Ursuline changesbasketball date
YOUNGSTOWN -- The Cleveland South-Ursuline High boys basketball game scheduled for Feb. 17 has been changed to Friday. The junior varsity game will tip off at 6 p.m. in the Ursuline gymnasium.
NATION
Missouri football teamfighting illness
EL PASO, Texas -- The cold and flu season is something Missouri probably thought it was escaping when it left for the Sun Bowl just before Christmas.
Instead, the bug might have followed the Tigers. More than 20 players were held out of practice Tuesday, with only three days to go before their game against Oregon State. No starters appeared to be affected on a warm day, although coach Gary Pinkel said some of his assistant coaches were hurting.
"It was unhealthy," Pinkel said. "We had coaches out, we had players out. I've never been through anything like this before."
Players said the same thing.
"I didn't really realize it until this morning when I walked into the training room and Rex (Missouri sports medicine director Rex Sharp) said the list was so long he was forgetting people's names," tight end Martin Rucker said. "Then I came out here and there was nobody at practice."
Missouri (8-4) and Oregon State (9-4) are practicing on well-appointed high school fields about a half-hour drive apart on Interstate 10. But they were together at a dinner function Monday and were scheduled to appear together again at the Sun Bowl barbecue dinner Tuesday night.
Oregon State hasn't had any widespread sickness problems. After hearing of Missouri's woes, coach Mike Riley gave his team some sage advice.
"I told them to stay away from those guys tonight," Riley said. "That's the last thing you need at this stage. That's not good."
Pinkel, who has led Missouri (8-4) to its third bowl in four seasons, appeared confident the bug would be short-term. That would be good news for wide receivers coach Andy Hill and tight ends coach Bruce Walker, both of whom had to sprint off the field for unscheduled pit stops during practice.
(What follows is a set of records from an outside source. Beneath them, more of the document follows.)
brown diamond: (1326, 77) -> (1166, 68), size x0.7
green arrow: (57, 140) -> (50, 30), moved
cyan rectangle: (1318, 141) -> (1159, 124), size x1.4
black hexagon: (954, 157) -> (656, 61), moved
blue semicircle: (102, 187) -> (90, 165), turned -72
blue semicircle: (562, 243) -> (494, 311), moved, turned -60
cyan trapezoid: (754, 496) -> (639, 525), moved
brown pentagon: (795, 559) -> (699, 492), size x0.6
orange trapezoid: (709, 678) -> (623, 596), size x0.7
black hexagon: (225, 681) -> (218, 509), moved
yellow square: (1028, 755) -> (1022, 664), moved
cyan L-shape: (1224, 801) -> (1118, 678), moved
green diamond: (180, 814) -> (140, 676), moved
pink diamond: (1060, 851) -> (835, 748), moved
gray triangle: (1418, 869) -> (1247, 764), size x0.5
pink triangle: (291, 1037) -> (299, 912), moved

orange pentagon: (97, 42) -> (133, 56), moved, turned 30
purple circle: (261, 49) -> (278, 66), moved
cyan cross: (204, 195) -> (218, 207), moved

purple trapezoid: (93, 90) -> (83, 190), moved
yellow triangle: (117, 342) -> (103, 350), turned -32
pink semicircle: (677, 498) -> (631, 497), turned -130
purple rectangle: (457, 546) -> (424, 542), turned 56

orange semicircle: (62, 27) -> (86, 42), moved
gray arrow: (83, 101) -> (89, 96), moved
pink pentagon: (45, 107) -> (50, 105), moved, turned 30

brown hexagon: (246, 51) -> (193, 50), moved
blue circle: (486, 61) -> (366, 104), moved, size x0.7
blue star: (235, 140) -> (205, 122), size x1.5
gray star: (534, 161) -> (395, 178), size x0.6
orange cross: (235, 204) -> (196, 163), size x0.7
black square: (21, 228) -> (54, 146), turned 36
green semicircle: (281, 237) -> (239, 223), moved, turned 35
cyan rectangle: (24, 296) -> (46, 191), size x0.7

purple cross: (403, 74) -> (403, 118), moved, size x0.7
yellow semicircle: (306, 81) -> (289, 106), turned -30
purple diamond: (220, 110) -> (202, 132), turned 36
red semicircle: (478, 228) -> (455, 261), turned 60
Defensive coordinator Matt Eberflus's 14-month-old daughter spent time in the hospital Monday night receiving IV fluids for dehydration.
Pinkel said he was not ill.
"Not yet, I'm not," he said. "I'd better not."
Just in case he took steps to avoid a similar fate, getting a flu shot and buying "everything I could to stick in my body so I wouldn't get sick."
Missouri players said it will not be a distraction.
"The show must go on," tight end Martin Rucker said. "That's what you do, and you've got to get used to it, because in the game you still may be sick and you've just got to go."
His strategy for avoiding the bug: "I don't eat anybody's eggs by my mom's," Rucker said. "Whenever you walk up to somebody, you say, 'Are you sick?' If they say yes, then you walk away."
Quarterback Chase Daniel, who was feeling fine, said despite the situation Missouri seems to be peaking for the game.
"Overall, we've had two of the best practices of the year, in my mind," Daniel said. "So we just need to keep going, fight through the sickness and hopefully get better by gametime."
WORLD
Injured sailors flown out by helicopter
SYDNEY, Australia -- Three injured sailors were airlifted by helicopter from maxi yacht Maximus and another crew abandoned their sinking vessel Wednesday in the Sydney to Hobart yacht race. Six crew members were injured on Maximus when it was dismasted in heavy seas and 30 knot winds overnight and three of them were evacuated to a hospital in Canberra.
A spokeswoman for the helicopter rescue service said the crew members had chest, pelvic and back injuries.
ABN Amro, winner of the Volvo Ocean Race, was also dismasted and was among the seven yachts that have already retired from the annual race. Both Maximus and ABN Amro had been leading at stages overnight.
Eight crew members had to be rescued from a life raft after sending out a distress call when 1968 Sydney-Hobart winner Koomooloo started sinking about 60 nautical miles off the coast.
Two helicopters were sent out to the site and helped the crew of Adventure, a race entrant from Britain, take the sailors onboard. Cruising Yacht Club of Australia Commodore Geoff Lavis said the Koomooloo crew could not find where the water was getting into the hull and sinking it was the safest option.